━━ Working data

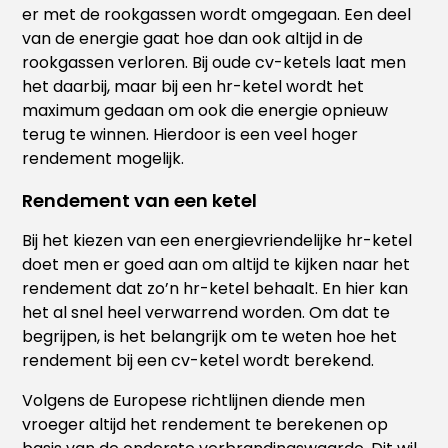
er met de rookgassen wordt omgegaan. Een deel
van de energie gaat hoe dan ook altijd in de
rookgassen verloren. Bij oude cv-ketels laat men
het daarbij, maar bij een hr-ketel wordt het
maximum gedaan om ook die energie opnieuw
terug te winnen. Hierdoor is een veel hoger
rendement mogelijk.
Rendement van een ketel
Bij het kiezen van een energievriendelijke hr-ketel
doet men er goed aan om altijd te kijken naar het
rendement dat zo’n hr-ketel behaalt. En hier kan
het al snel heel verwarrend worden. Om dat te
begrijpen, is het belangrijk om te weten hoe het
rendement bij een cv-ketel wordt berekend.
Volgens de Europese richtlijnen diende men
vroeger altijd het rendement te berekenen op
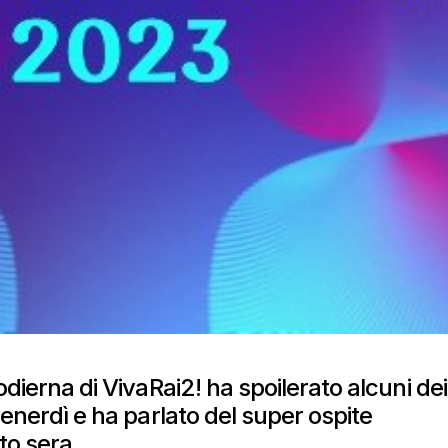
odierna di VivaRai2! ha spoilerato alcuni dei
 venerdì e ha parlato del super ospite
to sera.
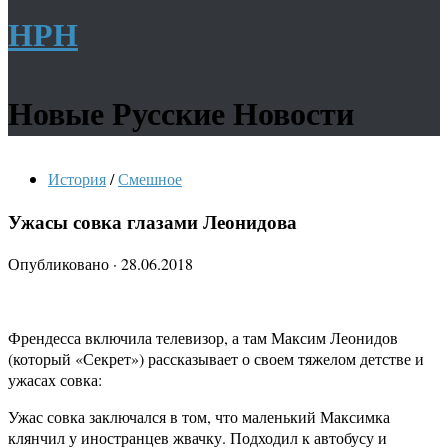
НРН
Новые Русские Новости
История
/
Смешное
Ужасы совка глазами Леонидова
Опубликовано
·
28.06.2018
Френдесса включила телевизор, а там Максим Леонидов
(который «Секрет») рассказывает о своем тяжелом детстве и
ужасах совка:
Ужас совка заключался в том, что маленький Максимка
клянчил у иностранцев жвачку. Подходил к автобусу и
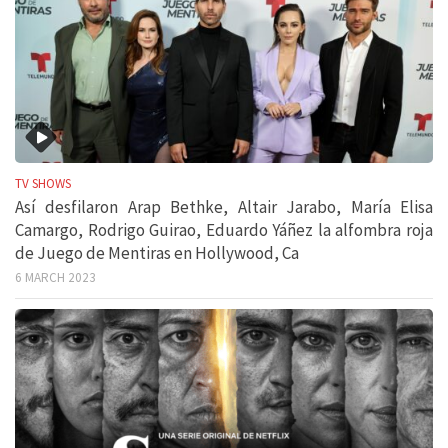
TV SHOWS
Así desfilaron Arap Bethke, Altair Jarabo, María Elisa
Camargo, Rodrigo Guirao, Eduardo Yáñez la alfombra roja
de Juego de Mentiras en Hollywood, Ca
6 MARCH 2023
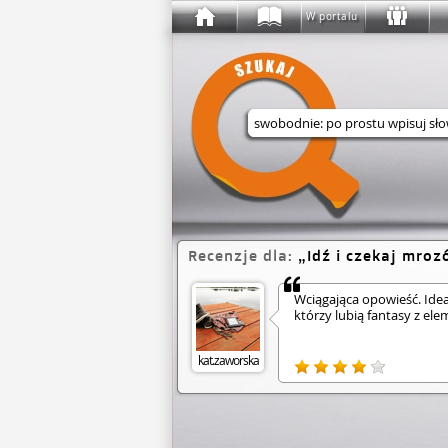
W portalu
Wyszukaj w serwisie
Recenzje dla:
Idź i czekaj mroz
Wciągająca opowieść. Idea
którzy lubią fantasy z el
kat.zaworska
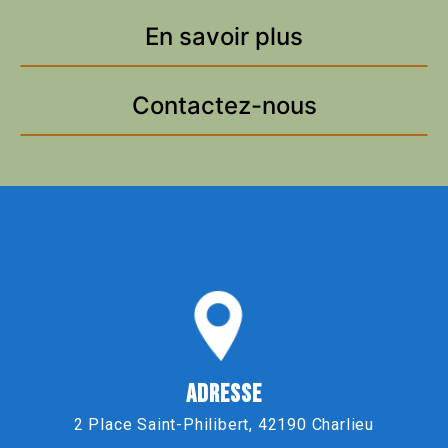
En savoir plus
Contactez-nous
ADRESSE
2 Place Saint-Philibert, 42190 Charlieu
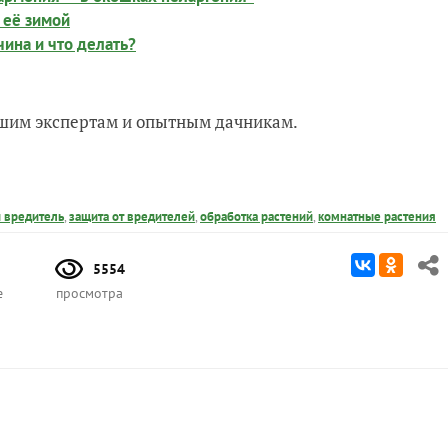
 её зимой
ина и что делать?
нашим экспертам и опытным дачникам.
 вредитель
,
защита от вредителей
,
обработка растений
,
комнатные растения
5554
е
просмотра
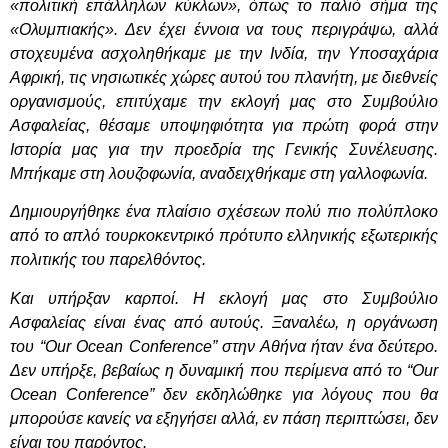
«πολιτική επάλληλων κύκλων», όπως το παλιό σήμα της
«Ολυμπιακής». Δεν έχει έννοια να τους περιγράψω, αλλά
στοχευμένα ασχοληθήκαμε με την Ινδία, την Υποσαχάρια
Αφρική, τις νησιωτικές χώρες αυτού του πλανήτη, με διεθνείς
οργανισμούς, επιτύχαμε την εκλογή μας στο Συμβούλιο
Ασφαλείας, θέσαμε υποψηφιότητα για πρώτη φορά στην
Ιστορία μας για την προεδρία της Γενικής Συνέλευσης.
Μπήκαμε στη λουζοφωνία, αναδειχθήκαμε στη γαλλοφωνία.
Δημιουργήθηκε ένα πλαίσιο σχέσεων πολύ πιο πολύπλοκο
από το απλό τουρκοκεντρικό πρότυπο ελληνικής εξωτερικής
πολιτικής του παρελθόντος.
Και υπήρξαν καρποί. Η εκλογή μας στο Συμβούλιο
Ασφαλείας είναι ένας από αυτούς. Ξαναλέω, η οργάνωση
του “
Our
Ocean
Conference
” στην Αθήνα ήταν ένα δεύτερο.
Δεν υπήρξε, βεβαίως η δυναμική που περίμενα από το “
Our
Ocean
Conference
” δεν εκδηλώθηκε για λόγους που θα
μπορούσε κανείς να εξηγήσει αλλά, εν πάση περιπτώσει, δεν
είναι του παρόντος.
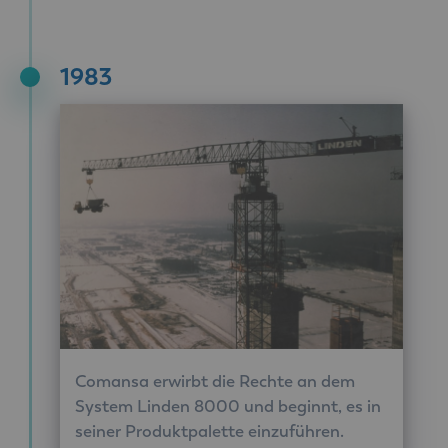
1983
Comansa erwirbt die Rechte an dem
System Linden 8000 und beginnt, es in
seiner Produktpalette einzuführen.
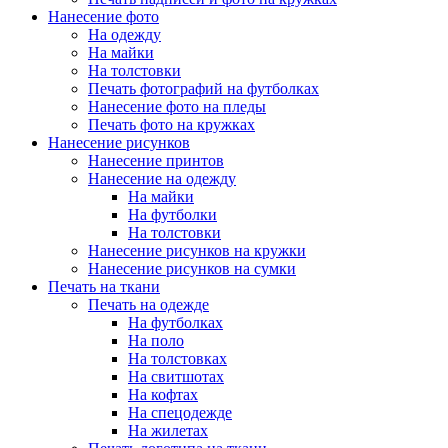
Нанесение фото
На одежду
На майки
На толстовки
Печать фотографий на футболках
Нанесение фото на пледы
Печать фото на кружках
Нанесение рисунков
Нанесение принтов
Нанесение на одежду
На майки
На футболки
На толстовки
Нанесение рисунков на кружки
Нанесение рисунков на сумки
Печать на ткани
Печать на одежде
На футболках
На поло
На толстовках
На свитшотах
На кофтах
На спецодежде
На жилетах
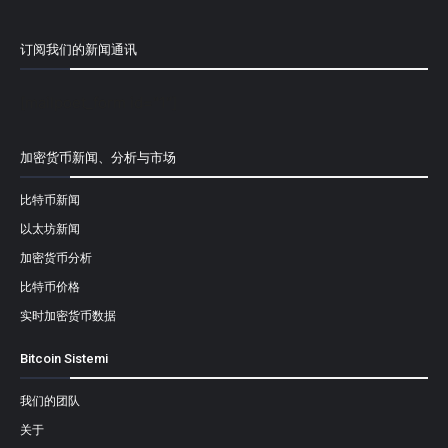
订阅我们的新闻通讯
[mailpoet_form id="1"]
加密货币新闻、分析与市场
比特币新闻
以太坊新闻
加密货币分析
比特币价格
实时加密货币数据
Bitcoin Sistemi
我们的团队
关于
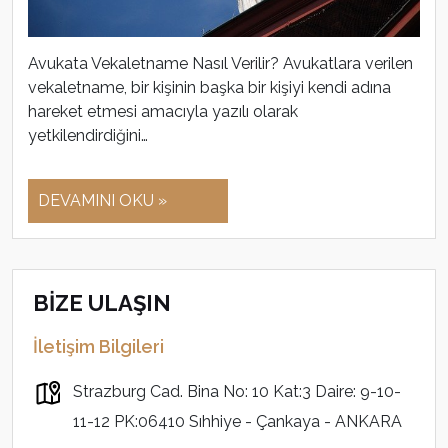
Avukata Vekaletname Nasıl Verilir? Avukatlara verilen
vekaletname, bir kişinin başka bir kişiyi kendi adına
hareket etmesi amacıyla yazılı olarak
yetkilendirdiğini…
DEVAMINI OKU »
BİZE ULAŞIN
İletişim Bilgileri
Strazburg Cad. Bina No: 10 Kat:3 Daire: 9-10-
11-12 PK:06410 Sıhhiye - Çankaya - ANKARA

━━━━

Your goal —
Your task is to reproduce the entries above word for word, from the first line through the line with "Ужас совка заключался", and please leave out any pictures.

Written solution —
er met de rookgassen wordt omgegaan. Een deel
van de energie gaat hoe dan ook altijd in de
rookgassen verloren. Bij oude cv-ketels laat men
het daarbij, maar bij een hr-ketel wordt het
maximum gedaan om ook die energie opnieuw
terug te winnen. Hierdoor is een veel hoger
rendement mogelijk.
Rendement van een ketel
Bij het kiezen van een energievriendelijke hr-ketel
doet men er goed aan om altijd te kijken naar het
rendement dat zo’n hr-ketel behaalt. En hier kan
het al snel heel verwarrend worden. Om dat te
begrijpen, is het belangrijk om te weten hoe het
rendement bij een cv-ketel wordt berekend.
Volgens de Europese richtlijnen diende men
vroeger altijd het rendement te berekenen op
odierna di VivaRai2! ha spoilerato alcuni dei
 venerdì e ha parlato del super ospite
to sera.
НРН
Новые Русские Новости
История
/
Смешное
Ужасы совка глазами Леонидова
Опубликовано
·
28.06.2018
Френдесса включила телевизор, а там Максим Леонидов
(который «Секрет») рассказывает о своем тяжелом детстве и
ужасах совка:
Ужас совка заключался в том, что маленький Максимка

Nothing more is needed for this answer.